Areas of specilalization

In fundamental physics, you can learn about the fundamental laws that govern the universe as a whole as well as its fundamental constituents.

We cover physics at the largest possible scales, for instance in General Relativity and cosmology, where we explore the universe as a whole. We cover physics at the smallest possible scales, for instance in Quantum Field Theory and astroparticle physics, where we discuss elementary particles and their fundamental interactions.

Moreover, we cover a most fascinating mystery in modern physics in Galactic dynamics and dark matter.

Relevant autumn courses

• FY803: Quantum Physics (10 ECTS)
• FY809: Quantum Field Theory (10 ECTS)
• FY812: General relativity and cosmology (5 ECTS)
• FY828: Advanced statistical physics (10 ECTS)

Relevant spring courses

• FY824: Quantum field theory in curved space (5 ECTS)
• FY825: Galactic dynamics and dark matter (5 ECTS)
• FY841: Particle physics (5 ECTS)
• FY842: Astroparticle physics (10 ECTS)

In computational physics, you can learn how to use computers as a method to do physics.

Physics models are mathematical equations that can describe everything from a molecule to the whole universe. You can learn how to solve such models numerically by implementing them in the form of software. Running the software, we can simulate a model and see what it does.

In fundamental physics, we often need to apply drastic approximations to a theory to mathematically derive its predictions. With simulations we can investigate more realistic models, and check the validity of such approximations.

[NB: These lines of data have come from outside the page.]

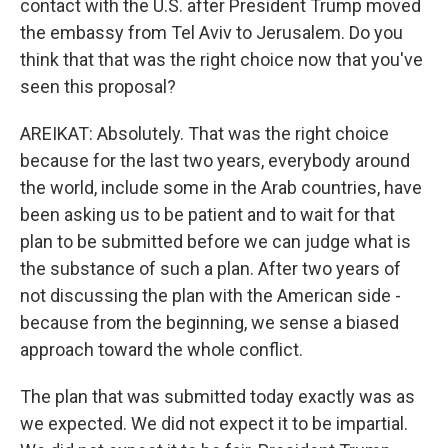
contact with the U.S. after President Trump moved
the embassy from Tel Aviv to Jerusalem. Do you
think that that was the right choice now that you've
seen this proposal?
AREIKAT: Absolutely. That was the right choice
because for the last two years, everybody around
the world, include some in the Arab countries, have
been asking us to be patient and to wait for that
plan to be submitted before we can judge what is
the substance of such a plan. After two years of
not discussing the plan with the American side -
because from the beginning, we sense a biased
approach toward the whole conflict.
The plan that was submitted today exactly was as
we expected. We did not expect it to be impartial.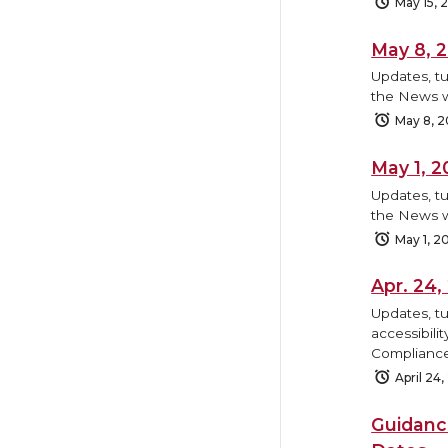
May 15, 
May 8, 
Updates, tu
the News w
May 8, 
May 1, 
Updates, tu
the News w
May 1, 2
Apr. 24
Updates, tu
accessibili
Compliance
April 24
Guidanc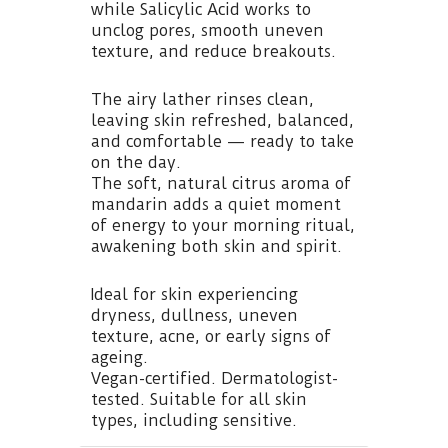
while Salicylic Acid works to
unclog pores, smooth uneven
texture, and reduce breakouts.
The airy lather rinses clean,
leaving skin refreshed, balanced,
and comfortable — ready to take
on the day.
The soft, natural citrus aroma of
mandarin adds a quiet moment
of energy to your morning ritual,
awakening both skin and spirit.
Ideal for skin experiencing
dryness, dullness, uneven
texture, acne, or early signs of
ageing.
Vegan-certified. Dermatologist-
tested. Suitable for all skin
types, including sensitive.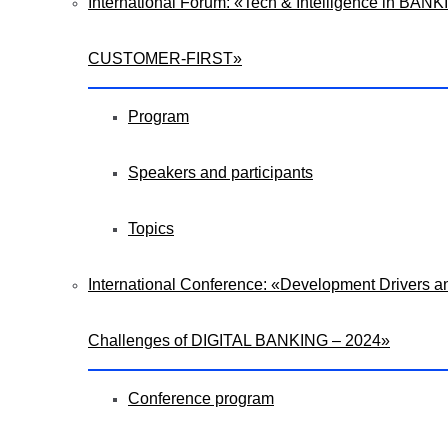
International Forum: «Tech & Intelligence in BANK
CUSTOMER-FIRST»
Program
Speakers and participants
Topics
International Conference: «Development Drivers a
Challenges of DIGITAL BANKING – 2024»
Conference program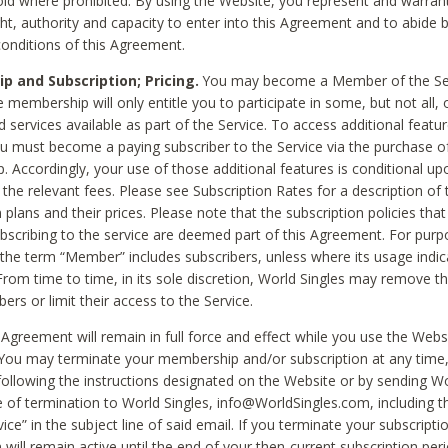
void where prohibited. By using the Website, you represent and warran
ht, authority and capacity to enter into this Agreement and to abide by
onditions of this Agreement.
 and Subscription; Pricing.
You may become a Member of the Ser
 membership will only entitle you to participate in some, but not all, 
d services available as part of the Service. To access additional featu
ou must become a paying subscriber to the Service via the purchase o
 Accordingly, your use of those additional features is conditional up
the relevant fees. Please see Subscription Rates for a description of 
 plans and their prices. Please note that the subscription policies that
ubscribing to the service are deemed part of this Agreement. For purp
he term “Member” includes subscribers, unless where its usage indic
From time to time, in its sole discretion, World Singles may remove th
ers or limit their access to the Service.
Agreement will remain in full force and effect while you use the Webs
ou may terminate your membership and/or subscription at any time,
following the instructions designated on the Website or by sending Wo
e of termination to World Singles, info@WorldSingles.com, including 
ice” in the subject line of said email. If you terminate your subscripti
 will remain active until the end of your then-current subscription perio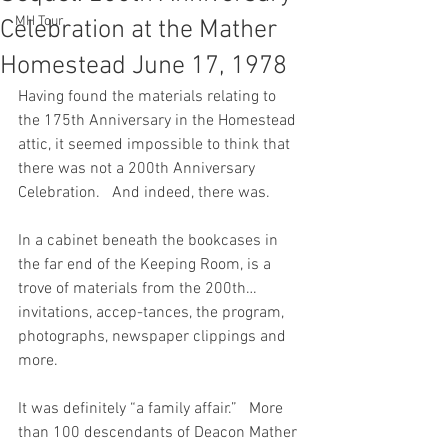
MH Tour
Celebration at the Mather
Homestead June 17, 1978
Having found the materials relating to 
the 175th Anniversary in the Homestead 
attic, it seemed impossible to think that 
there was not a 200th Anniversary 
Celebration.   And indeed, there was.
In a cabinet beneath the bookcases in 
the far end of the Keeping Room, is a 
trove of materials from the 200th…
invitations, accep-tances, the program, 
photographs, newspaper clippings and 
more.
It was definitely “a family affair.”   More 
than 100 descendants of Deacon Mather 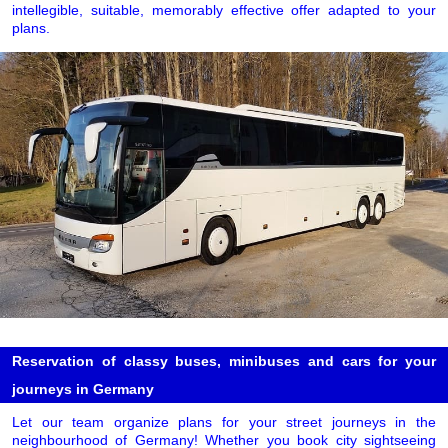
intellegible, suitable, memorably effective offer adapted to your
plans.
Reservation of classy buses, minibuses and cars for your
journeys in Germany
Let our team organize plans for your street journeys in the
neighbourhood of Germany! Whether you book city sightseeing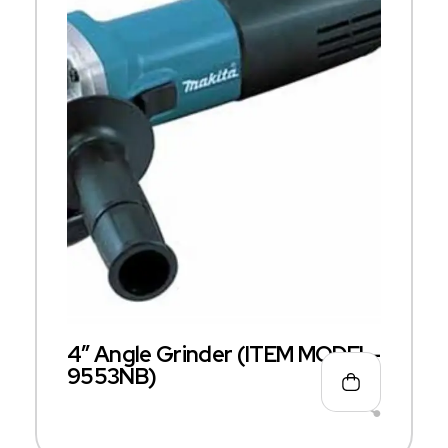
4″ Angle Grinder (ITEM MODEL-
9553NB)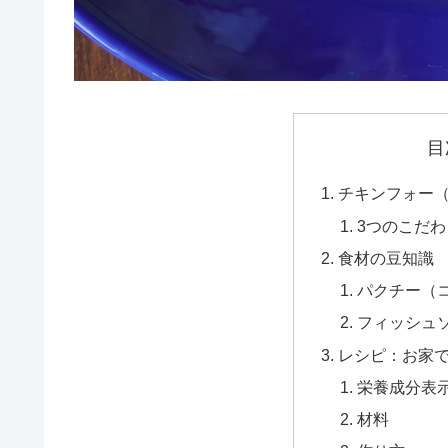
目
チキンフォー（P
3つのこだ
食材の豆知識
パクチー（
フィッシュ
レシピ：お家
栄養成分表
材料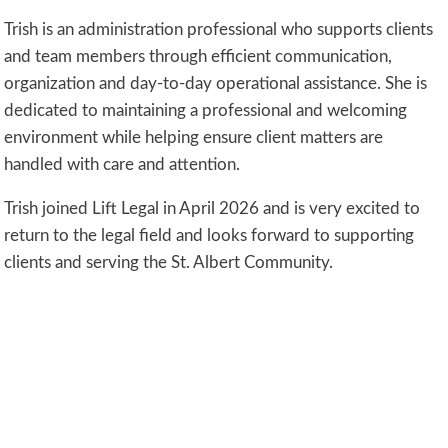
Trish is an administration professional who supports clients
and team members through efficient communication,
organization and day-to-day operational assistance. She is
dedicated to maintaining a professional and welcoming
environment while helping ensure client matters are
handled with care and attention.
Trish joined Lift Legal in April 2026 and is very excited to
return to the legal field and looks forward to supporting
clients and serving the St. Albert Community.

Just as in experimental physics, simulations produce lots of data, and you will learn how to apply physics and statistics to interpret data and turn it into useful and valuable knowledge.

Relevant autumn courses

• DM873: Deep Learning (10 ECTS)
• FY828: Advanced statistical physics (10 ECTS)
• FY843: Soft-condensed matter physics (5 ECTS)
• FY844: Introduction to Python, machine learning and data handling for the physical sciences (5 ECTS)
• KE820: Computational Quantum Chemistry (5 ECTS)
• MM837: Computational Physics (10 ECTS)
• CK-VA14: Computational Fluid Dynamics (CFD) (5 ECTS)
• EK-SSP: Statistical Signal Processing 5 ECTS)
• RMMUST: Multivariate statistics (5 ECTS)

Relevant spring courses

• DM870: Data mining and machine learning (10 ECTS)
• DM887: Reinforcement learning (10 ECTS)
• FY835: Information theory, inference and learning algorithms (5 ECTS)
• KE824: Biomolecular Simulations (5 ECTS)
• KE829: Computational Quantum Chemistry II: Optical, electrical and magnetic properties (5 ECTS)
• CK-MPS: Multiphysics Simulation (5 ECTS)
• RM-SML: Statistical Machine Learning (5 ECTS)
• RMAI2: Tools of Artificial Intelligence (5 ECTS)
• TK-CPHY: Computational Physics (5 ECTS)
• VK-MA: Applied Machine Learning (5 ECTS)

In biophysics you can learn how the principles of physics determine the behaviour of living systems and soft materials.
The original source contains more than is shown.